On New Year’s Day in 1814, inside the Tuileries Palace in Paris, Napoleon Bonaparte faced opposition from his own legislature. The armies of the Sixth Coalition were crossing the Rhine and entering French territory. Instead of calming the politicians who criticised his military decisions, the French Emperor attacked them. He reminded them that true authority did not come from government buildings or symbols of power.“What is the throne?” Napoleon asked. “A piece of wood covered with velvet.” He explained that the throne itself had no real power. It was only an object. The power came from people believing in it. “What gives it power is the imagination of men.”Napoleon understood that political power is not something physical. It cannot be created, stored, or touched. It exists because people collectively believe in a ruler, an institution, or an idea. When people stop believing, the symbols of power lose their meaning. A throne becomes just wood and cloth. An empire can collapse when public confidence disappears.
The theater of the first empire
Napoleon’s words showed that he understood how fragile his own power was. Unlike the Bourbon kings before him, Napoleon did not inherit a royal throne. He had no ancient family claim to rule. He had to create his own legitimacy through military victories, legal reforms, and carefully planned public displays.His coronation in 1804 at Notre-Dame Cathedral was a powerful example of political theater. Napoleon ordered the artist Jacques-Louis David to paint the ceremony. The painting showed Napoleon placing the crown on his own head instead of receiving it from Pope Pius VII. This was a clear message: his authority came from himself and his achievements, not from the Church or old royal traditions.By January 1814, that image of strength was beginning to break. The failed invasion of Russia had damaged the reputation of the French army. As enemy forces moved closer to France, the Corps législatif demanded peace talks and greater political freedoms. Napoleon rejected their demands and shut down the assembly.He knew that his rule depended on people seeing him as a strong protector. If that belief disappeared, his throne would become exactly what he described: only wood covered with velvet.
The philosophy of shared belief
Napoleon’s idea connects with older political theories. The English philosopher Thomas Hobbes argued in Leviathan (1651) that governments exist because people agree to accept the authority of a ruler in exchange for order and protection.Later, Scottish philosopher David Hume argued that governments depend mainly on public opinion. Even powerful rulers cannot govern through force alone. They need people to believe that their authority is legitimate.Napoleon understood this idea in practice. He knew that armies, laws, and institutions require a shared belief to function. A ruler needs a story that people accept. When citizens believe in a leader, a nation, or a constitution, that belief creates real power. People follow laws, pay taxes, and fight wars because they accept the system around them.Palaces, crowns, and government buildings are only symbols. Their power comes from the ideas people attach to them.
Modern thrones and shared beliefs
The idea that imagination creates value still shapes the modern world. Money is one example. A banknote is simply paper with printed designs. It has no natural value by itself.

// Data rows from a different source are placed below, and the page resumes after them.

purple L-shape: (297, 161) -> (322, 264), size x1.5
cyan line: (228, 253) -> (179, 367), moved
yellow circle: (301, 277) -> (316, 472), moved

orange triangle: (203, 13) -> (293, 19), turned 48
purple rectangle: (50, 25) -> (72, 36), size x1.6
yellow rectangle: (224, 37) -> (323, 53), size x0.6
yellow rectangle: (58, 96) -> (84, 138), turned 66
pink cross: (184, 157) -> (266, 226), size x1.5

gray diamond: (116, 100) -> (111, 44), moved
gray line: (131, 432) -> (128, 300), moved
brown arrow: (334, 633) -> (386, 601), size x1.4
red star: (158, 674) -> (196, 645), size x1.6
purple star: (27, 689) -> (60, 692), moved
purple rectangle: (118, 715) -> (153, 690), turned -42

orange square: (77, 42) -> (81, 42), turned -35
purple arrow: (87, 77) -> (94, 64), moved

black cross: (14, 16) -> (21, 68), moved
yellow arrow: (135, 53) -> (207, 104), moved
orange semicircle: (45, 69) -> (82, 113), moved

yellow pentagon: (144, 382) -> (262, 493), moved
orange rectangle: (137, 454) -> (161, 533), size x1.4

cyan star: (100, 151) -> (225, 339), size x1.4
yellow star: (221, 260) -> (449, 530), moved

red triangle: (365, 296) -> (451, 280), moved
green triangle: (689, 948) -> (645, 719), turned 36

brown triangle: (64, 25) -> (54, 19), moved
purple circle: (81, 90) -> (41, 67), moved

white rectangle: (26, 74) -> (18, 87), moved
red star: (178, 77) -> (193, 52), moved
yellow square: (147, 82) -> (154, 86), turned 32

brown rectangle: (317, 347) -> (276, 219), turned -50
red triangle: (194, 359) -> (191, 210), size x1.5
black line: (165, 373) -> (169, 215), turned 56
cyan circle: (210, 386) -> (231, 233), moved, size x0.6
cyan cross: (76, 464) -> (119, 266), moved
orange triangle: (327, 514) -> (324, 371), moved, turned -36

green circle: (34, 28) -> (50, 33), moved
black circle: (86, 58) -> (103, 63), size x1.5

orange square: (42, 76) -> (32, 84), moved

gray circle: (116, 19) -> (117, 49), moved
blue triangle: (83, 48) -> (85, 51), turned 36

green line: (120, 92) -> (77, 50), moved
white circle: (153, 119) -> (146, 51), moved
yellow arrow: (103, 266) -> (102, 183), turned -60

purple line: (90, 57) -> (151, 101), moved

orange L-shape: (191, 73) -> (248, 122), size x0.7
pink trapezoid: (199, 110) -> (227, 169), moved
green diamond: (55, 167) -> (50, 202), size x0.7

It can only buy goods because millions of people believe it has value.When trust in a currency disappears, its value can collapse quickly. The Zimbabwean dollar in the late 2000s and the Venezuelan bolívar in the 2010s showed how money can lose its power when public confidence disappears.Companies also work through shared belief. Large corporations and luxury brands are often valued far beyond their physical buildings, machines, or products. Investors are buying into a story about future success, reputation, and influence.Politics works in the same way. In a stable democracy, people accept election results because they believe in the fairness of the system. Government buildings are only structures made of stone and concrete. Their authority exists because people collectively agree to respect the laws and institutions they represent.
The end of the illusion
Napoleon eventually experienced the collapse of his own belief system. When he was forced to abdicate in 1814, many of his own commanders refused to continue fighting. They realized that the French people no longer supported endless war for the empire.The image of Napoleon’s power had faded. The throne had lost its meaning.However, Napoleon understood that while his empire could disappear, his legend could survive. During his exile on the island of Saint Helena, he spent his final years shaping his story through his memoirs, especially the Mémorial de Sainte-Hélène, written with Emmanuel-Auguste-Dieudonné de Las Cases.This final effort succeeded. The image of Napoleon as a revolutionary hero and military genius remained powerful long after his defeat. Years later, this memory helped his nephew, Louis-Napoléon Bonaparte, gain support in France. In 1848, he became president of the French Second Republic and later declared himself Emperor Napoleon III.The original throne had disappeared, but the idea of the throne survived. Napoleon’s greatest insight was that power does not live in objects. It lives in the minds of the people who believe in it.